И вдруг на кухне гулко капнуло в раковину, капнуло ещё и ещё, целая очередь капель, всё убыстряясь, теряя дробность, превращаясь в резвый ручей. Аркадий застыл в недоумении с поднесённой ко рту вилкой. Ручей не стихал, он лил во всю свою весеннюю прыть, щедро наполняя дом непривычными для хозяйских ушей звуками. Даже Фирс поднял свою пожилую голову и навострил уши, затем шмякнулся на пол и первым побежал любопытствовать. Аркадий отложил вилку и направился следом. На кухне была весна. По потолку расплывалось огромное тёмное пятно, в котором набухал и рождался проливной дождь парящей горячей воды. Он уже не помещался в границы раковины и лил на пол. Аркадий подставил под него таз. Затем пару кастрюль. Но ненастье не прекращалось. Фирс, намочив лапы, пришёл в неописуемый восторг и начал носиться по комнатам. Аркадий озабоченно почесал в затылке. Вздохнул и вышел на лестничную площадку. Поднялся выше этажом. Позвонил в обитую чёрным дерматином дверь. Дверь распахнулась...
- Вы нас затопляете... - сказал Аркадий и осёкся.

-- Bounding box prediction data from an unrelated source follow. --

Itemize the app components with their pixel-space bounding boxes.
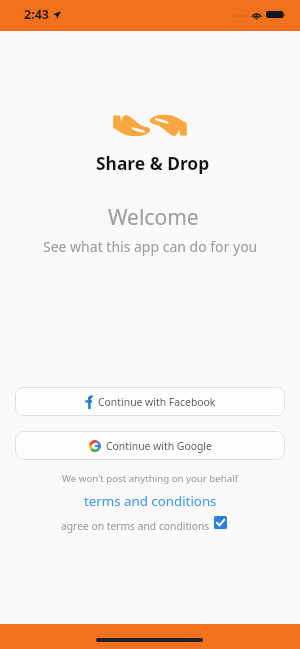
staticText: agree on terms and conditions: [61, 519, 210, 533]
button[interactable]: Continue with Facebook: [15, 387, 285, 416]
button[interactable]: Continue with Google: [15, 431, 285, 460]
staticText: Continue with Google: [106, 439, 212, 453]
staticText: 2:43: [24, 6, 49, 23]
staticText: Welcome: [108, 203, 199, 232]
staticText: Continue with Facebook: [98, 395, 216, 409]
button[interactable]: terms and conditions: [78, 490, 223, 512]
button[interactable]: Agree on terms and conditions: [214, 516, 227, 529]
staticText: Share & Drop: [96, 151, 210, 175]
staticText: terms and conditions: [84, 492, 217, 510]
staticText: See what this app can do for you: [43, 237, 258, 256]
staticText: We won't post anything on your behalf: [62, 472, 238, 485]
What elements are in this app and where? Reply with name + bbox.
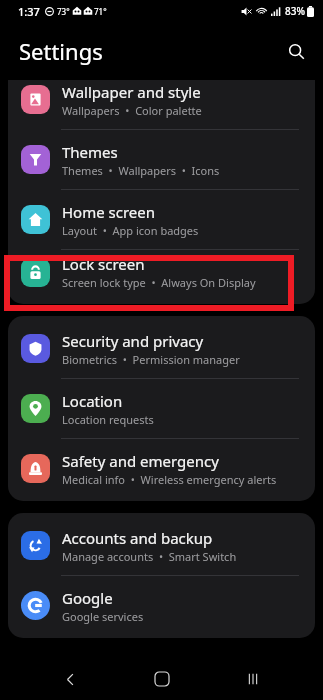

В домашнем халате до пят, с невероятной чалмой из махрового полотенца, с белыми хлопьями остатков косметической маски на лице, вытертой впопыхах и не до конца, с виноватыми и беспомощными глазами перед ним стояла Она - та, кто была для него всем и кого он безуспешно искал всё это время. Все эти годы и в этом бесконечном городе. На кого молился и молился ради кого.
Они стояли и смотрели друг на друга. Где-то за её спиной свистела из прорванной трубы вода. Над косяком открытой двери, уплывая к подъездному потолку, курился пар. Лифт безмятежно скрежетал вниз. Он вёз кого-то и куда-то. Он трудился. Он старался выполнить свою работу, насколько мог. Он сводил и разъединял людей. И так же, как он, подобные ему работяги сводили и разъединяли людей в других домах. Трудились. Выполняли свою работу, насколько могли. Всегда двигаясь по вертикали.